- DATA LISTING:
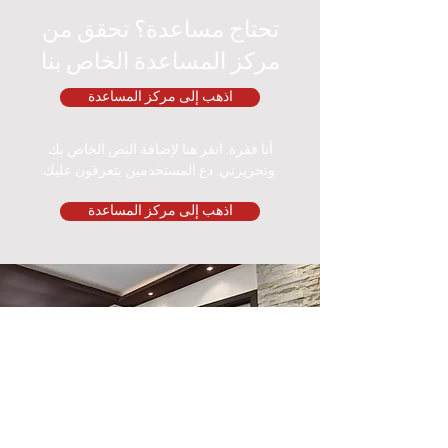
تحتاج مساعدة؟ تحقق من
مركز المساعدة الخاص بنا
اذهب إلى مركز المساعدة
أنا فقرة. انقر هنا لإضافة النص الخاص بك
وتحريرني. دع المستخدمين يتعرفون عليك.
اذهب إلى مركز المساعدة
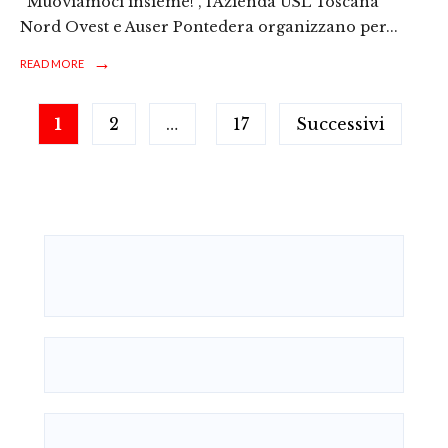
“Muoviamoci insieme!”, l’Azienda USL Toscana
Nord Ovest e Auser Pontedera organizzano per
...
→
READ MORE
Paginazione
1
2
…
17
Successivi
degli
articoli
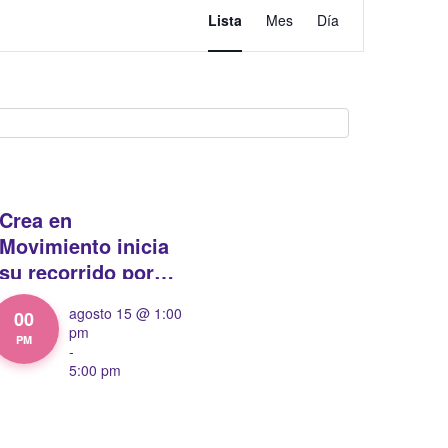
Navegación
Lista
Mes
Día
de
vistas
de
Evento
Crea en
Movimiento inicia
su recorrido por
Bogotá desde el
agosto 15 @ 1:00
00
Parque
pm
PM
Fundacional de
-
5:00 pm
Suba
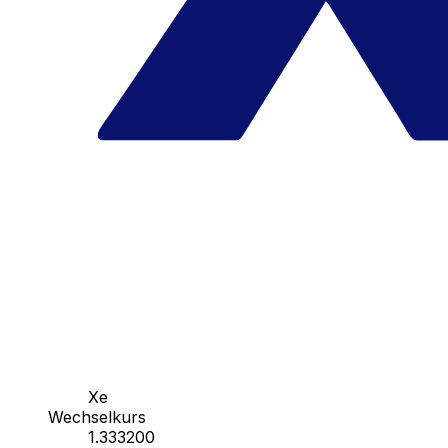
Xe
Wechselkurs
1.333200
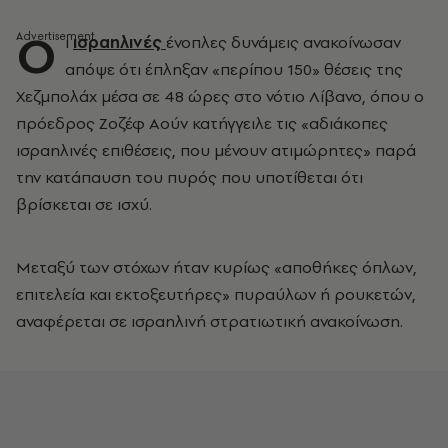
Ο
ι
ισραηλινές
ένοπλες δυνάμεις ανακοίνωσαν
απόψε ότι έπληξαν «περίπου 150» θέσεις της
Χεζμπολάχ μέσα σε 48 ώρες στο νότιο Λίβανο, όπου ο
πρόεδρος Ζοζέφ Αούν κατήγγειλε τις «αδιάκοπες
ισραηλινές επιθέσεις, που μένουν ατιμώρητες» παρά
την κατάπαυση του πυρός που υποτίθεται ότι
βρίσκεται σε ισχύ.
Μεταξύ των στόχων ήταν κυρίως «αποθήκες όπλων,
επιτελεία και εκτοξευτήρες» πυραύλων ή ρουκετών,
αναφέρεται σε ισραηλινή στρατιωτική ανακοίνωση.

- PROBLEM STATEMENT: The response consists of the lines above that contain "الخاص".

- SOLUTION:
مركز المساعدة الخاص بنا
أنا فقرة. انقر هنا لإضافة النص الخاص بك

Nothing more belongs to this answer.